Example #2 — matching array contents, order is random
Our linter emlint
is pluggable — each rule is a plugin and program’s architecture is based on the Observer patten — the main checking function in EMLint is extending the Node’s EventEmitter
class:
class Linter extends EventEmitter {
...
}
This means, the nature in which errors are raised is somewhat undetermined.
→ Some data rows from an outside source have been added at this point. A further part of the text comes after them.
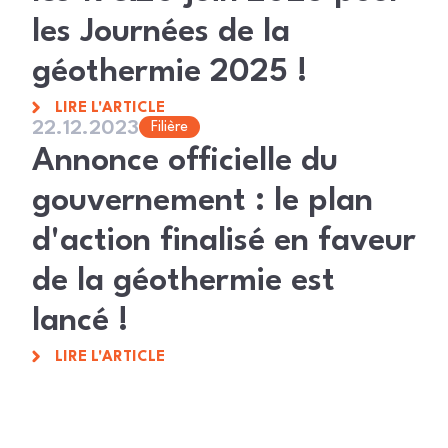
les Journées de la
géothermie 2025 !
LIRE L'ARTICLE
22.12.2023
Filière
Annonce officielle du
gouvernement : le plan
d'action finalisé en faveur
de la géothermie est
lancé !
LIRE L'ARTICLE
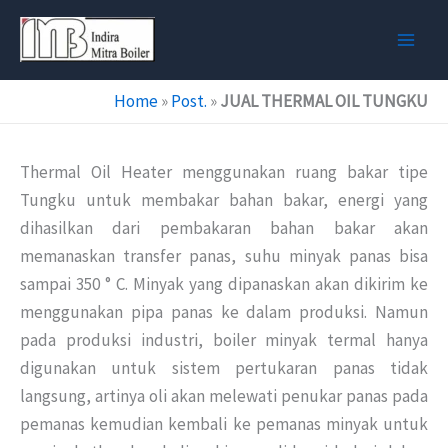
Skip
to
content
Home
»
Post.
»
JUAL THERMAL OIL TUNGKU
Thermal Oil Heater menggunakan ruang bakar tipe
Tungku untuk membakar bahan bakar, energi yang
dihasilkan dari pembakaran bahan bakar akan
memanaskan transfer panas, suhu minyak panas bisa
sampai 350 ° C. Minyak yang dipanaskan akan dikirim ke
menggunakan pipa panas ke dalam produksi.
Namun
pada produksi industri, boiler minyak termal hanya
digunakan untuk sistem pertukaran panas tidak
langsung, artinya oli akan melewati penukar panas pada
pemanas kemudian kembali ke pemanas minyak untuk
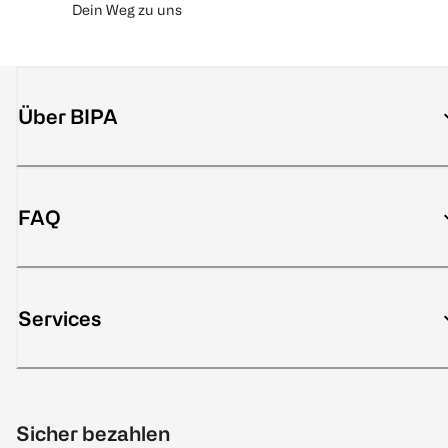
Dein Weg zu uns
Über BIPA
FAQ
Services
Sicher bezahlen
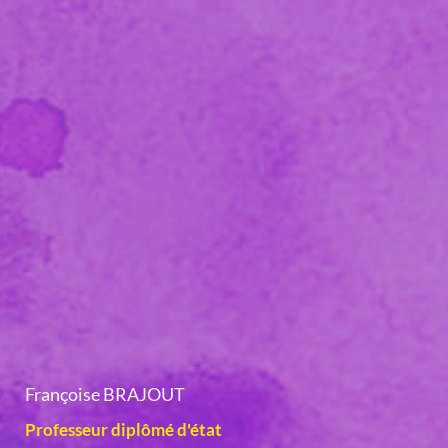
Françoise BRAJOUT
Professeur diplômé d'état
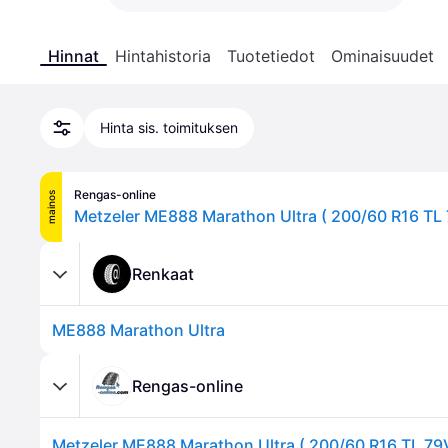
Hinnat
Hintahistoria
Tuotetiedot
Ominaisuudet
Hinta sis. toimituksen
Rengas-online
mainos
Renkaat
ME888 Marathon Ultra
Rengas-online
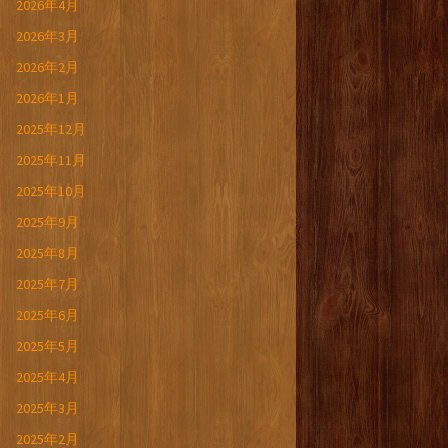
2026年4月
2026年3月
2026年2月
2026年1月
2025年12月
2025年11月
2025年10月
2025年9月
2025年8月
2025年7月
2025年6月
2025年5月
2025年4月
2025年3月
2025年2月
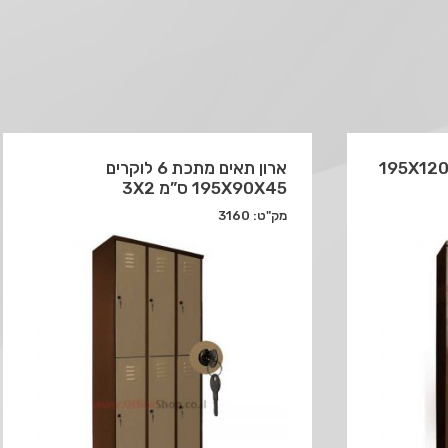
 16 תאים 195X120X45
ארון תאים מתכת 6 לוקרים
195X90X45 ס”מ 3X2
מק"ט: 3160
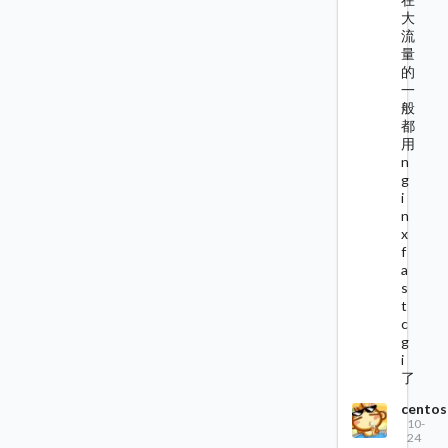
大
流
量
的
一
般
都
用
n
g
i
n
x
f
a
s
t
c
g
i
了
centos
10-
24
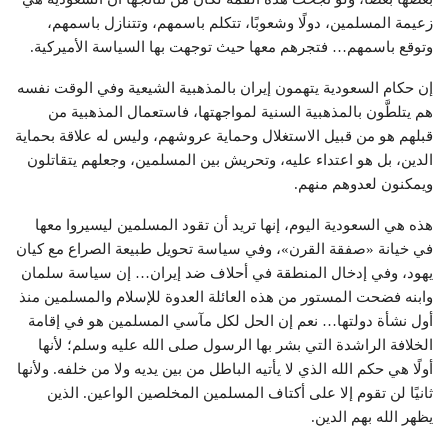
زعيمة المسلمين، دولًا وشعوبًا، تتكلم باسمهم، وتتنازل باسمهم،
وتوقع باسمهم… فتجرهم معها حيث توجهت بها السياسة الأميركية.
إن حكام السعودية يتهمون إيران بالمذهبية الشيعية وفي الوقت نفسه
هم يتلطَّون بالمذهبية السنية لمواجهتها، فاستعمال المذهبية من
قبلهم هو من قبيل الاستغلال وحماية عروشهم، وليس له علاقة بحماية
الدين، بل هو اعتداء عليه، وتحريش بين المسلمين، وجعلهم يتقاتلون
ويمكنون لعدوهم منهم.
هذه هي السعودية اليوم، إنها تريد أن تقود المسلمين ليسيروا معها
في خيانة «صفقة القرن»، وفي سياسة تحويل طبيعة الصراع مع كيان
يهود، وفي إدخال المنطقة في أحلاف ضد إيران… إن سياسة سلمان
وابنه فضحت المستور من هذه العائلة العدوة للإسلام والمسلمين منذ
أول نشأة دولتها… نعم إن الحل لكل مآسي المسلمين هو في إقامة
الخلافة الراشدة التي بشر بها الرسول صلى الله عليه وسلم؛ لأنها
أولًا هي حكم الله الذي لا يأتيه الباطل من بين يديه ولا من خلفه. ولأنها
ثانيًا لن تقوم إلا على أكتاف المسلمين المخلصين الواعين. الذين
يظهر الله بهم الدين.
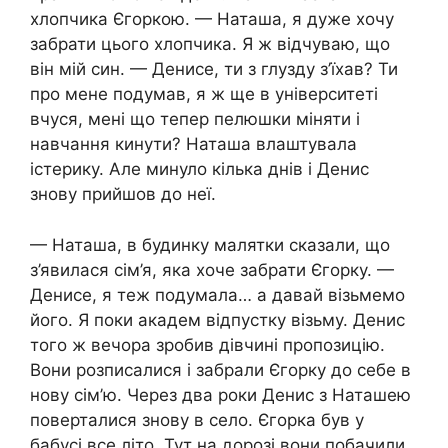
хлопчика Єгоркою. — Наташа, я дуже хочу
забрати цього хлопчика. Я ж відчуваю, що
він мій син. — Денисе, ти з глузду з’їхав? Ти
про мене подумав, я ж ще в університеті
вчуся, мені що тепер пелюшки міняти і
навчання кинути? Наташа влаштувала
icтерику. Але минуло кілька днів і Денис
знову прийшов до неї.
— Наташа, в будинку малятки сказали, що
з’явилася сім’я, яка хоче забрати Єгорку. —
Денисе, я теж подумала… а давай візьмемо
його. Я поки академ відпустку візьму. Денис
того ж вечора зробив дівчині пропозицію.
Вони розписалися і забрали Єгорку до себе в
нову сім’ю. Через два роки Денис з Наташею
поверталися знову в село. Єгорка був у
бабусі все літо. Тут на дорозі вони побачили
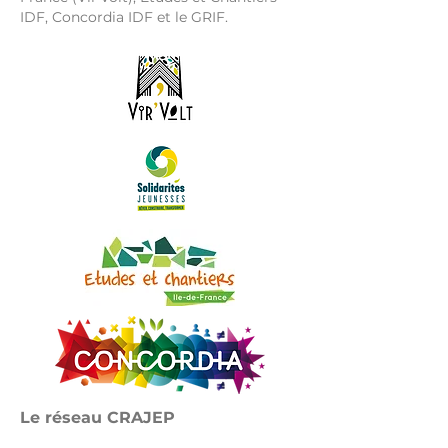
IDF, Concordia IDF et le GRIF.
Le réseau CRAJEP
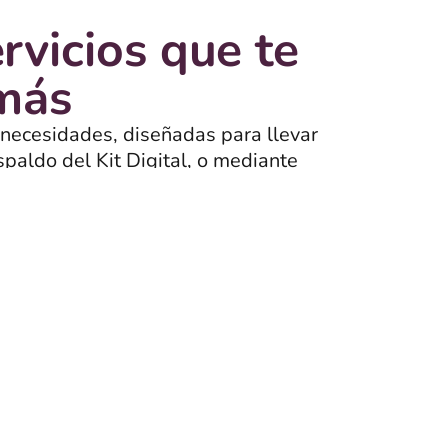
rvicios que te
 más
 necesidades, diseñadas para llevar
spaldo del Kit Digital, o mediante
onan.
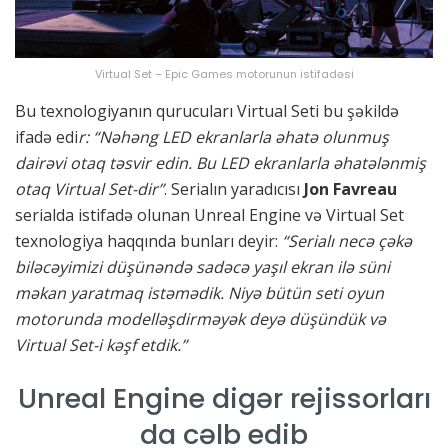
Virtual Set – Epic Games motorunun istifadəsi
Bu texnologiyanın qurucuları Virtual Seti bu şəkildə
ifadə edi
r: “Nəhəng LED ekranlarla əhatə olunmuş
dairəvi otaq təsvir edin. Bu LED ekranlarla əhatələnmiş
otaq Virtual Set-dir”
. Serialın yaradıcısı
Jon Favreau
serialda istifadə olunan Unreal Engine və Virtual Set
texnologiya haqqında bunları deyir:
“Serialı necə çəkə
biləcəyimizi düşünəndə sadəcə yaşıl ekran ilə süni
məkan yaratmaq istəmədik. Niyə bütün seti oyun
motorunda modelləşdirməyək deyə düşündük və
Virtual Set-i kəşf etdik.”
Unreal Engine digər rejissorları
da cəlb edib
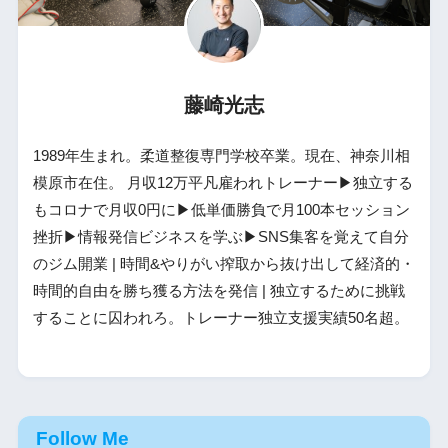
藤崎光志
1989年生まれ。柔道整復専門学校卒業。現在、神奈川相
模原市在住。 月収12万平凡雇われトレーナー▶独立する
もコロナで月収0円に▶低単価勝負で月100本セッション
挫折▶情報発信ビジネスを学ぶ▶SNS集客を覚えて自分
のジム開業 | 時間&やりがい搾取から抜け出して経済的・
時間的自由を勝ち獲る方法を発信 | 独立するために挑戦
することに囚われろ。トレーナー独立支援実績50名超。
Follow Me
In EMLint unit tests we want to check, were correct errors raised and would the proposed string fixing index ranges fix the input.
Same way with the yard’s dog and cat example, we don’t care about the order of the pets (linter error objects) — as long each one of the set is reported, happy days.
Behold — a program flags up two backslashes on a void HTML tag — the first backslash should be deleted, second one turned into normal slash — we don’t care about the order of the elements as long as all elements were matched, plus there might be extra keys in the source objects — source objects are superset of what we’re matching:
import t from "tap";
import { Linter } from "emlint";
import { deepContains } from "ast-deep-contains"; // <------------ this program
import { applyFixes } from "t-util/util";
const BACKSLASH = "\u005C";
t.test(
`06.01 - ${`\u001b[${36}m${`both sides`}\u001b[${39}m`} - extreme case`,
(t) => {
const str = `<${BACKSLASH}br${BACKSLASH}>`;
const linter = new Linter();
// call the linter and record the result's error messages:
const messages = linter.verify(str, {
rules: {
tag: 2,
},
});
// assertion:
deepContains(
messages,
[
{
ruleId: "tag-closing-backslash",
severity: 2,
idxFrom: 1,
idxTo: 2,
message: "Wrong slash - backslash.",
fix: {
ranges: [[1, 2]],
},
// <---- "messages" we're comparing against will have more keys but we don't care
},
{
ruleId: "tag-closing-backslash",
severity: 2,
idxFrom: 4,
idxTo: 5,
message: "Replace backslash with slash.",
fix: {
ranges: [[4, 5, "/"]],
},
},
],
t.is, // each pair of key values is ran by this function
t.fail // major failures are pinged to this function
);
}
);
The order in which backslashes will be reported does not matter, plus Linter might report more information — that’s welcomed but will be ignored, not a cause for error.
opts.skipContainers
Consider these two AST’s, for example:
Object 1:
{
"a": {
"b": "c"
}
}
Object 2:
{
"a": {
"b": "d"
}
}
During traversal, ast-monkey-traverse will check for existence of path “a” on Object 1 but won’t report the values {"b": "c"}
and {"b": "d"}
. This way, when using this program in unit test context, AVA’s t.is
can be passed and we would be matching the values only. Missing paths would get reported to your chosen unit test runner’s “fail” assert.